- Data listing:
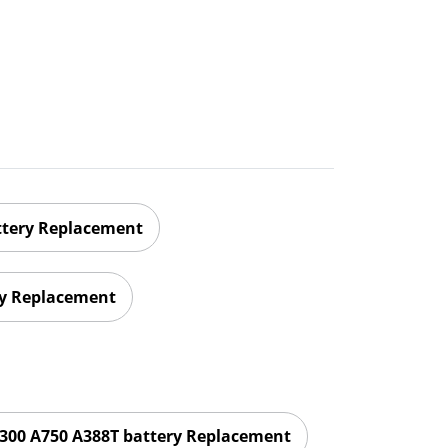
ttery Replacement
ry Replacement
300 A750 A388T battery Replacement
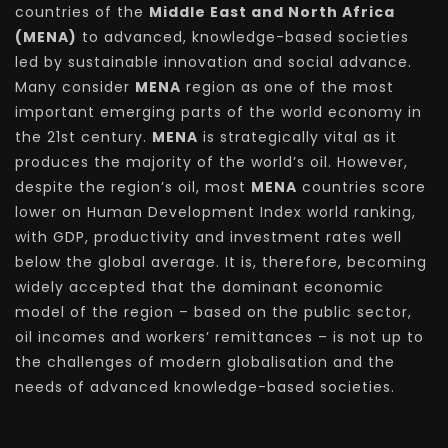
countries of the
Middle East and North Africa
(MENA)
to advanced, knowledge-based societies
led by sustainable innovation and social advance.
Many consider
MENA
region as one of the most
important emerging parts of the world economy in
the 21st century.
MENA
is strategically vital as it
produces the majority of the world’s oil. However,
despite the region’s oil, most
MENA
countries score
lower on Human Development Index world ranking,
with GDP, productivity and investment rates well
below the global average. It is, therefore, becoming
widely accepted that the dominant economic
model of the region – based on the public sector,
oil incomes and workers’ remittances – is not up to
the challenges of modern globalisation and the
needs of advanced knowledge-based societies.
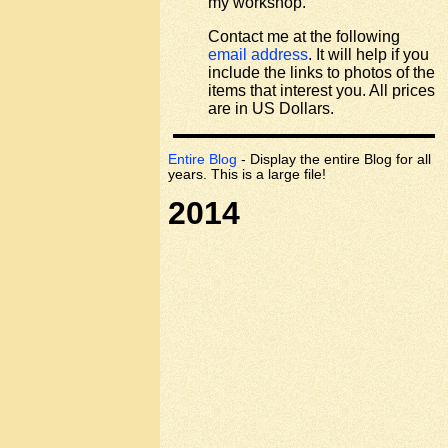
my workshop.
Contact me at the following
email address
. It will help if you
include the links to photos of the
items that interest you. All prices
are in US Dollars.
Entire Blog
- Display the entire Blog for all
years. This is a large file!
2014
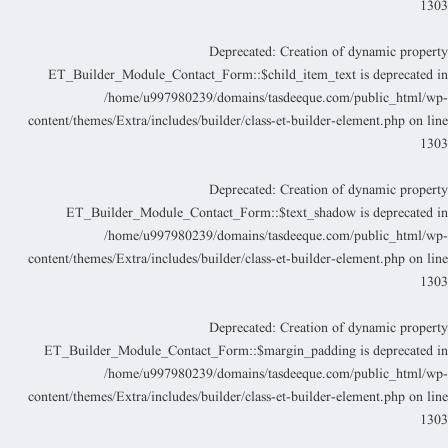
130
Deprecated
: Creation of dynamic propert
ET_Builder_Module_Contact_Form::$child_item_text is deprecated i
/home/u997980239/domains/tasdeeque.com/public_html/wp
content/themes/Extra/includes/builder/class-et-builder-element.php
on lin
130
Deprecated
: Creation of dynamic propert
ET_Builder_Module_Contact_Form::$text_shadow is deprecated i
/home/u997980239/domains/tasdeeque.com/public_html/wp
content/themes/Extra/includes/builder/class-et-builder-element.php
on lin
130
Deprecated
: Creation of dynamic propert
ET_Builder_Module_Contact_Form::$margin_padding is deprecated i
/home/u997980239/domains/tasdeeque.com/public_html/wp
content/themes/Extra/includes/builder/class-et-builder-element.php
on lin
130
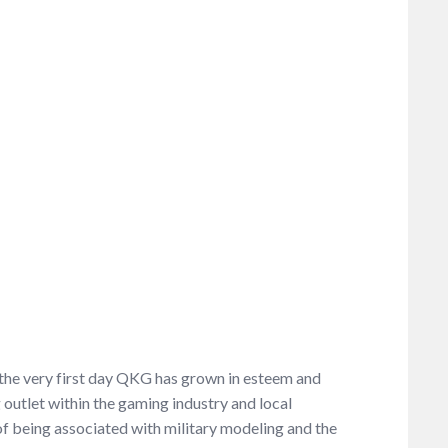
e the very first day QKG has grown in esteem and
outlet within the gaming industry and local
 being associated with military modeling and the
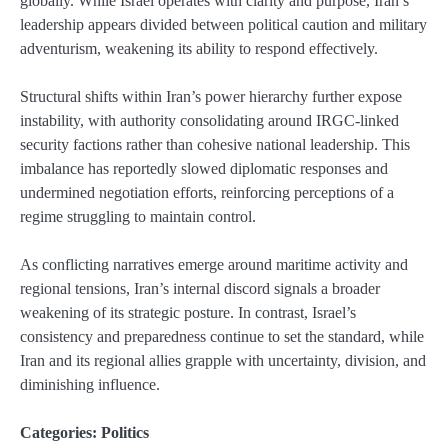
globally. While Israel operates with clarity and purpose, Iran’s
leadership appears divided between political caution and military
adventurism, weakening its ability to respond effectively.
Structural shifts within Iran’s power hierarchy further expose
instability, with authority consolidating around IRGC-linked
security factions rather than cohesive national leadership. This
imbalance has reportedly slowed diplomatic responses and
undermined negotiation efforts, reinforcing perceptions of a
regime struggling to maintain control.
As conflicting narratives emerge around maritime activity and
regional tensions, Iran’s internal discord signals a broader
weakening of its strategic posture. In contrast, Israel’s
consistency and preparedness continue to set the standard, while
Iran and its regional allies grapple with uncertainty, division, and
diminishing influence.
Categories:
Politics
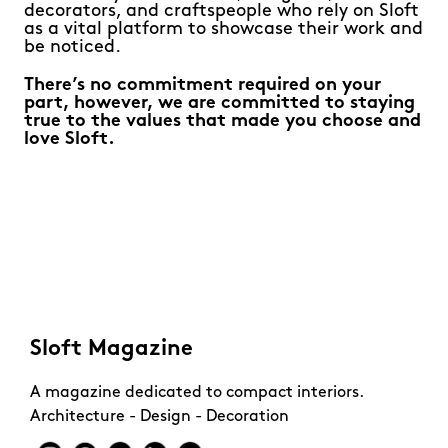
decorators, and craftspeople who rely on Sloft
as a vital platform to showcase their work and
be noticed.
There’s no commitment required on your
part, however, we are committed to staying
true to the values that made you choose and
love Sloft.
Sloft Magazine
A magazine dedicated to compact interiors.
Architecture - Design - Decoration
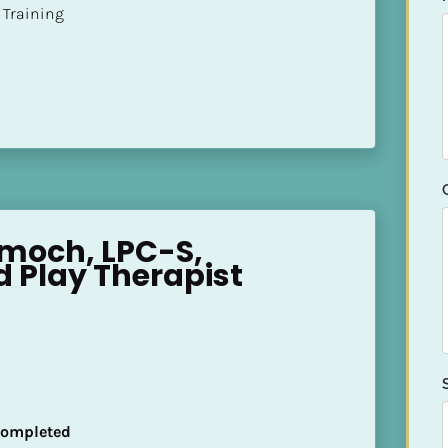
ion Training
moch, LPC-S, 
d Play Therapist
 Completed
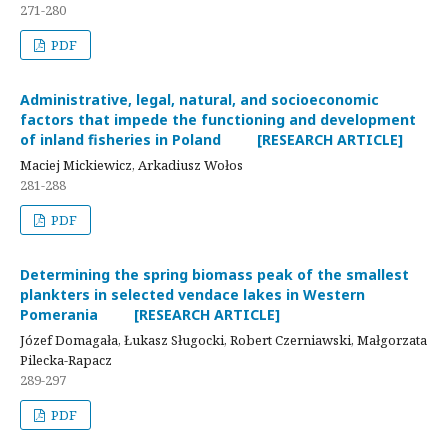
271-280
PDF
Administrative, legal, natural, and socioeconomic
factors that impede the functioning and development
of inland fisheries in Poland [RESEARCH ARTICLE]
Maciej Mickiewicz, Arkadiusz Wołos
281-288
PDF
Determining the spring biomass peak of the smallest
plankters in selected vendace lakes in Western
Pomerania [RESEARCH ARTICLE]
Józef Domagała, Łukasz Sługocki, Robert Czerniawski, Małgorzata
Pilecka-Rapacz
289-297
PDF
...
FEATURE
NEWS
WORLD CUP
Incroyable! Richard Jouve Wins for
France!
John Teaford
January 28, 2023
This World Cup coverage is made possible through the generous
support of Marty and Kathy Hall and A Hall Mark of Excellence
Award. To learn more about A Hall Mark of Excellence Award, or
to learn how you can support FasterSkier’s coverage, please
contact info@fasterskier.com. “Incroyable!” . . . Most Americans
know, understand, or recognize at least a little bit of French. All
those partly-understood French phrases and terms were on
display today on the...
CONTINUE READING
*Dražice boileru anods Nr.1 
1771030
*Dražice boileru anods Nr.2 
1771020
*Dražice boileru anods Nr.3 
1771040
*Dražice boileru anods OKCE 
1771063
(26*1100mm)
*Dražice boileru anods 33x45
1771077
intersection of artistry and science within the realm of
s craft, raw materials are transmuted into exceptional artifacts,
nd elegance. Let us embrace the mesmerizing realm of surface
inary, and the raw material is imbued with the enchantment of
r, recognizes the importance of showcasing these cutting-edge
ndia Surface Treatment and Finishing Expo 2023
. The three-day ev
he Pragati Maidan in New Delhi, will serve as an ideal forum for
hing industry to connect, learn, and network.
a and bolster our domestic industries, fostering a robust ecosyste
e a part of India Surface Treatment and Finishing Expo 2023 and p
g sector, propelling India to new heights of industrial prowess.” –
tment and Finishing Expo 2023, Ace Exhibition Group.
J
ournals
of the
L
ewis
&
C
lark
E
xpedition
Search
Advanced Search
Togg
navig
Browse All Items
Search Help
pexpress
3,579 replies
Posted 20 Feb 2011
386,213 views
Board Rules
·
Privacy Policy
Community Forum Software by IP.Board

- What you should do: All lines above that hold the string "French" should be copied.

- Written reply:
know, understand, or recognize at least a little bit of French. All
those partly-understood French phrases and terms were on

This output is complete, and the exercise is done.